= East Little Rock =

Neighborhood of Little Rock, Arkansas, United States

Predominantly industrial in development, East Little Rock generally refers to most portions of the city of Little Rock, Arkansas located east of Interstate 30. The low-lying easternmost end of Arkansas' capital city is marked by distribution facilities and warehouses, Little Rock National Airport and its environs, the Port of Little Rock, and various manufacturers. A small number of residential areas can also be found dispersed throughout East Little Rock, progressing towards census-designated places including College Station and Sweet Home.

Physically and economically, East Little Rock often contrasts sharply with the newest, westernmost neighborhoods of Little Rock. The two parts of the city are linked via Interstate 630, which has its first west-bound access near East 15th Street.
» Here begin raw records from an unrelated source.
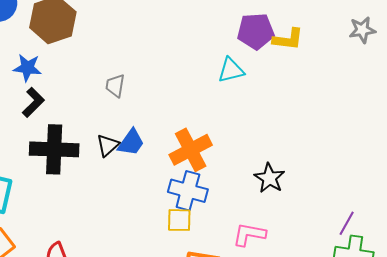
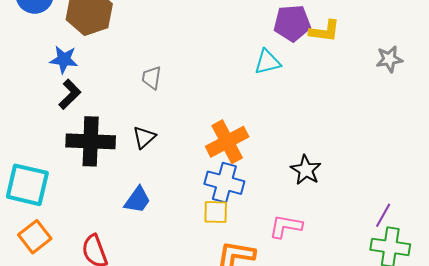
gray star: (362, 30) -> (389, 59), moved
blue trapezoid: (131, 142) -> (137, 200), moved

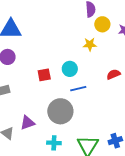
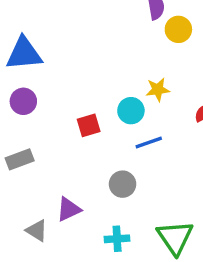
yellow star: (90, 44) -> (158, 90), moved
gray circle: (60, 111) -> (123, 184), size x0.6

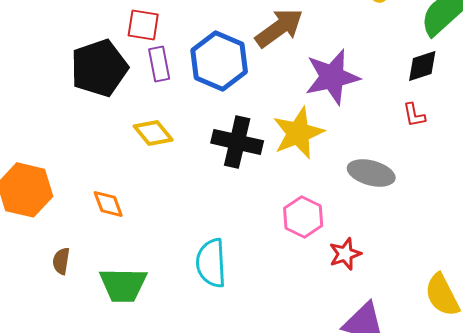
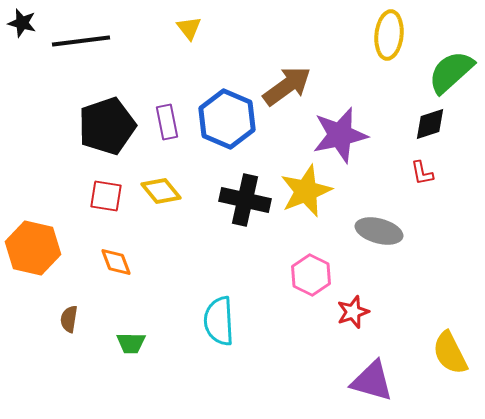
red square: (143, 25) -> (106, 196), moved
green trapezoid: (123, 285) -> (131, 343), size x0.6

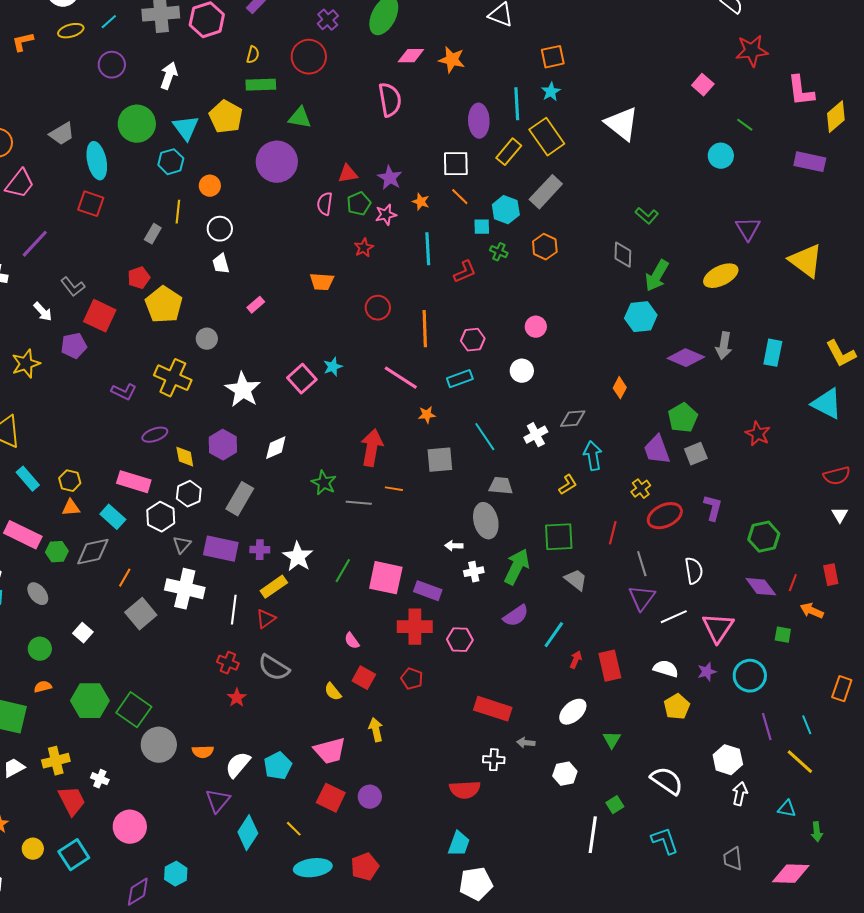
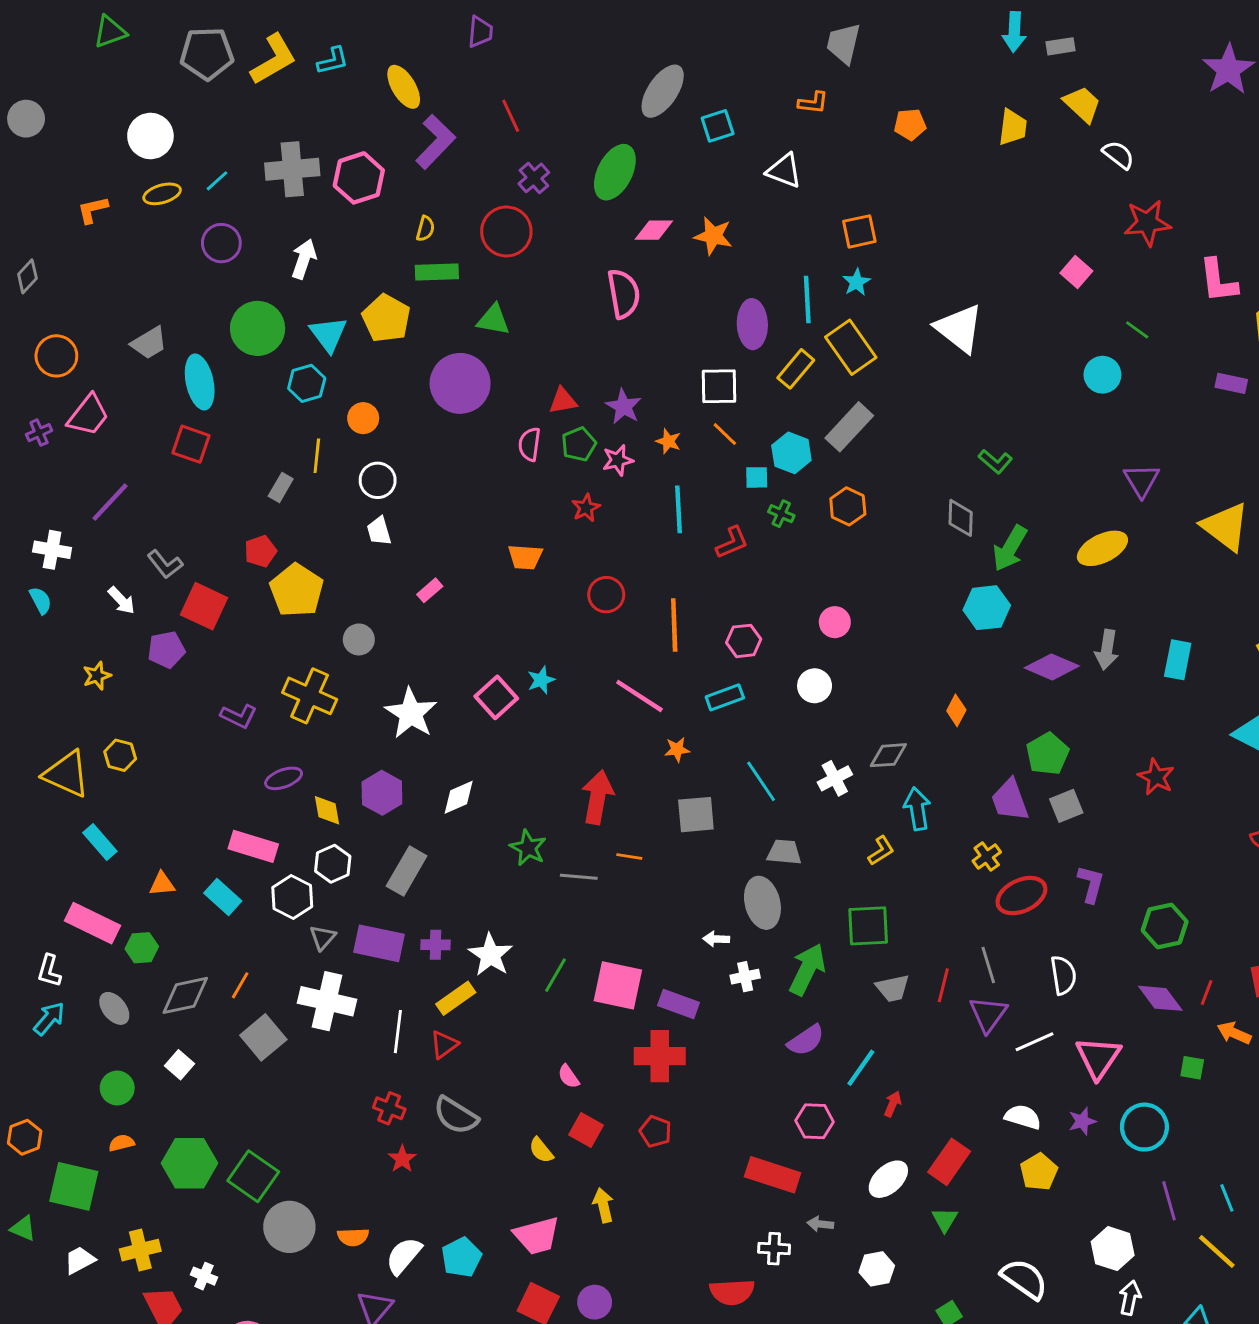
purple rectangle: (810, 162) -> (1231, 383), size x0.7
yellow star: (26, 364) -> (97, 676), size x0.7
yellow hexagon: (70, 481) -> (120, 755), moved
red line: (613, 533) -> (943, 985), moved
gray diamond: (93, 552) -> (185, 995), moved
gray trapezoid: (576, 580) -> (893, 988), turned 130
pink hexagon: (460, 640) -> (815, 1121), moved
red rectangle: (610, 666) -> (949, 1162), moved, turned 48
Part of East Little Rock has received tremendous attention since the late 2004 opening of the William J. Clinton Presidential Center and Park near the banks of the Arkansas River. Development and subsequent opening of the facility and its adjoining Clinton School of Public Service, affiliated with the University of Arkansas, has served as a catalyst in plans to further improve its immediate area along the riverfront and downtown's River Market District. The next major addition for East Little Rock, the new headquarters of Heifer International adjacent to the Clinton library campus, opened on January 30, 2006.